[Saved entries]

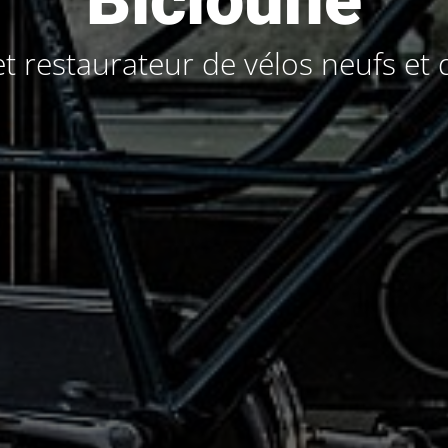
Bicloune
t restaurateur de vélos neufs et 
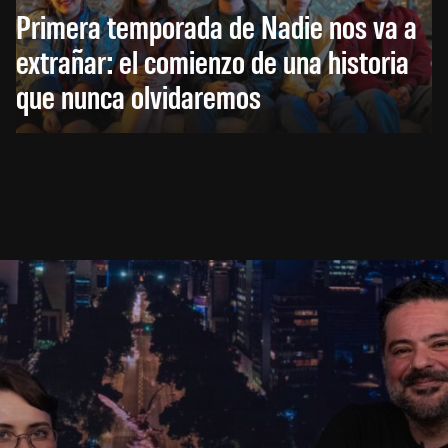
Primera temporada de Nadie nos va a
extrañar: el comienzo de una historia
que nunca olvidaremos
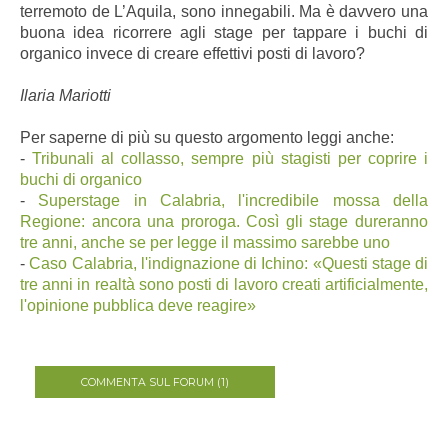
terremoto de L’Aquila, sono innegabili. Ma è davvero una
buona idea ricorrere agli stage per tappare i buchi di
organico invece di creare effettivi posti di lavoro?
Ilaria Mariotti
Per saperne di più su questo argomento leggi anche:
-
Tribunali al collasso, sempre più stagisti per coprire i
buchi di organico
-
Superstage in Calabria, l'incredibile mossa della
Regione: ancora una proroga. Così gli stage dureranno
tre anni, anche se per legge il massimo sarebbe uno
-
Caso Calabria, l'indignazione di Ichino: «Questi stage di
tre anni in realtà sono posti di lavoro creati artificialmente,
l'opinione pubblica deve reagire»
COMMENTA SUL FORUM (1)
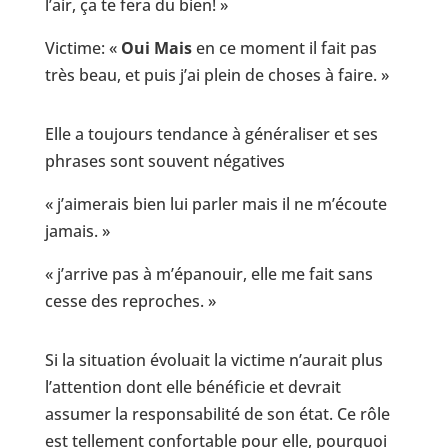
l’air, ça te fera du bien! »
Victime: «
Oui Mais
en ce moment il fait pas
très beau, et puis j’ai plein de choses à faire. »
Elle a toujours tendance à généraliser et ses
phrases sont souvent négatives
« j’aimerais bien lui parler mais il ne m’écoute
jamais. »
« j’arrive pas à m’épanouir, elle me fait sans
cesse des reproches. »
Si la situation évoluait la victime n’aurait plus
l’attention dont elle bénéficie et devrait
assumer la responsabilité de son état. Ce rôle
est tellement confortable pour elle, pourquoi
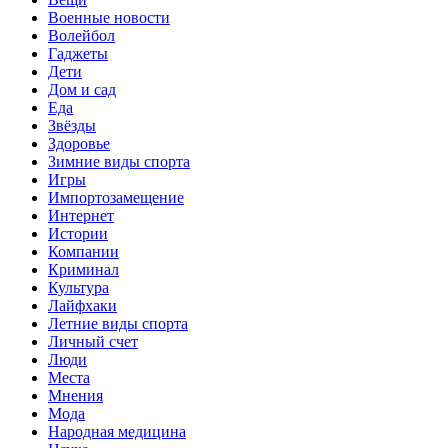
Военные новости
Волейбол
Гаджеты
Дети
Дом и сад
Еда
Звёзды
Здоровье
Зимние виды спорта
Игры
Импортозамещение
Интернет
Истории
Компании
Криминал
Культура
Лайфхаки
Летние виды спорта
Личный счет
Люди
Места
Мнения
Мода
Народная медицина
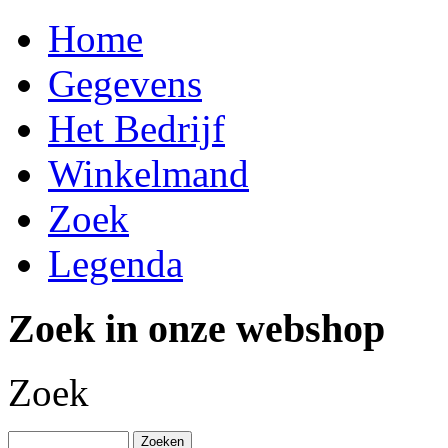
Home
Gegevens
Het Bedrijf
Winkelmand
Zoek
Legenda
Zoek in onze webshop
Zoek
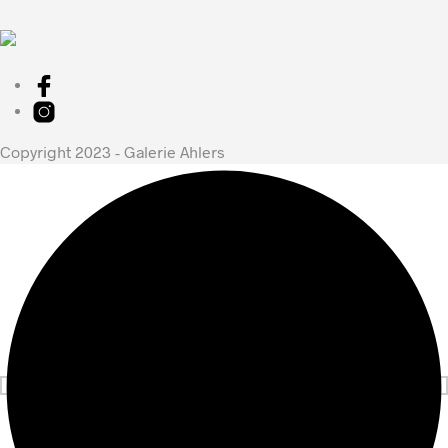
Copyright 2023 - Galerie Ahlers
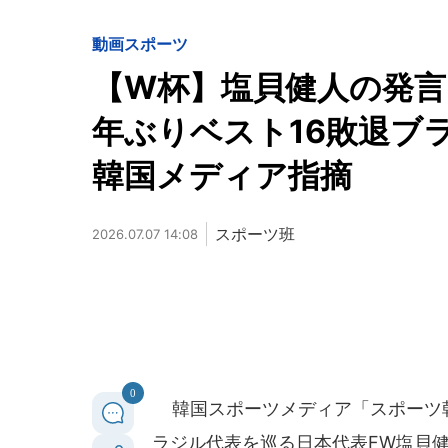
動画
スポーツ
【W杯】塩貝健人の発言
年ぶりベスト16敗退ブ
韓国メディア指摘
スポーツ班
2026.07.07 14:08
0
韓国スポーツメディア「スポーツ朝
ラジル代表を巡る日本代表FW塩貝健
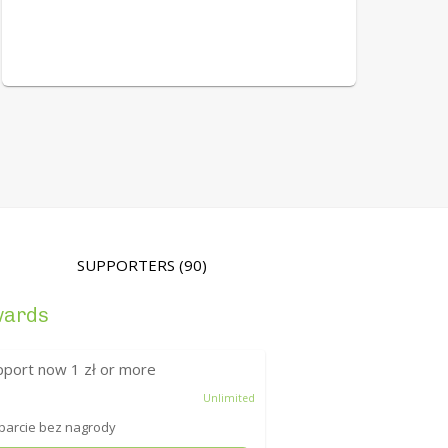
SUPPORTERS
(90)
wards
pport now
1
zł or more
Unlimited
arcie bez nagrody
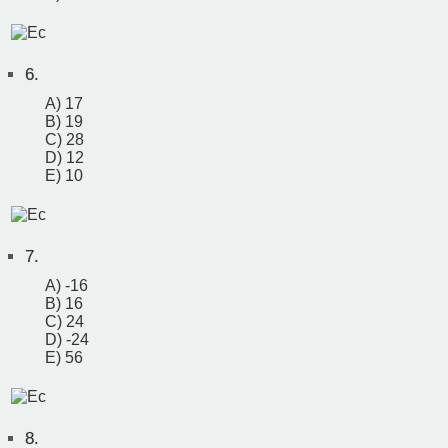
6.
A) 17
B) 19
C) 28
D) 12
E) 10
7.
A) -16
B) 16
C) 24
D) -24
E) 56
8.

» **Task brief**:
Print every line above exactly. Leave the pictures out.

» **Problem solution**:
Bicloune
t restaurateur de vélos neufs et 
Primera temporada de Nadie nos va a
extrañar: el comienzo de una historia
que nunca olvidaremos
terremoto de L’Aquila, sono innegabili. Ma è davvero una
buona idea ricorrere agli stage per tappare i buchi di
organico invece di creare effettivi posti di lavoro?
Ilaria Mariotti
Per saperne di più su questo argomento leggi anche:
-
Tribunali al collasso, sempre più stagisti per coprire i
buchi di organico
-
Superstage in Calabria, l'incredibile mossa della
Regione: ancora una proroga. Così gli stage dureranno
tre anni, anche se per legge il massimo sarebbe uno
-
Caso Calabria, l'indignazione di Ichino: «Questi stage di
tre anni in realtà sono posti di lavoro creati artificialmente,
l'opinione pubblica deve reagire»
COMMENTA SUL FORUM (1)
l’air, ça te fera du bien! »
Victime: «
Oui Mais
en ce moment il fait pas
très beau, et puis j’ai plein de choses à faire. »
Elle a toujours tendance à généraliser et ses
phrases sont souvent négatives
« j’aimerais bien lui parler mais il ne m’écoute
jamais. »
« j’arrive pas à m’épanouir, elle me fait sans
cesse des reproches. »
Si la situation évoluait la victime n’aurait plus
l’attention dont elle bénéficie et devrait
assumer la responsabilité de son état. Ce rôle
est tellement confortable pour elle, pourquoi
Военные новости
Волейбол
Гаджеты
Дети
Дом и сад
Еда
Звёзды
Здоровье
Зимние виды спорта
Игры
Импортозамещение
Интернет
Истории
Компании
Криминал
Культура
Лайфхаки
Летние виды спорта
Личный счет
Люди
Места
Мнения
Мода
Народная медицина
Home
Gegevens
Het Bedrijf
Winkelmand
Zoek
Legenda
Zoek in onze webshop
Zoek
Copyright 2023 - Galerie Ahlers
動画
スポーツ
【W杯】塩貝健人の発言
年ぶりベスト16敗退ブ
韓国メディア指摘
スポーツ班
2026.07.07 14:08
0
韓国スポーツメディア「スポーツ朝
ラジル代表を巡る日本代表FW塩貝健
SUPPORTERS
(90)
wards
pport now
1
zł or more
Unlimited
arcie bez nagrody
6.
A) 17
B) 19
C) 28
D) 12
E) 10
7.
A) -16
B) 16
C) 24
D) -24
E) 56
8.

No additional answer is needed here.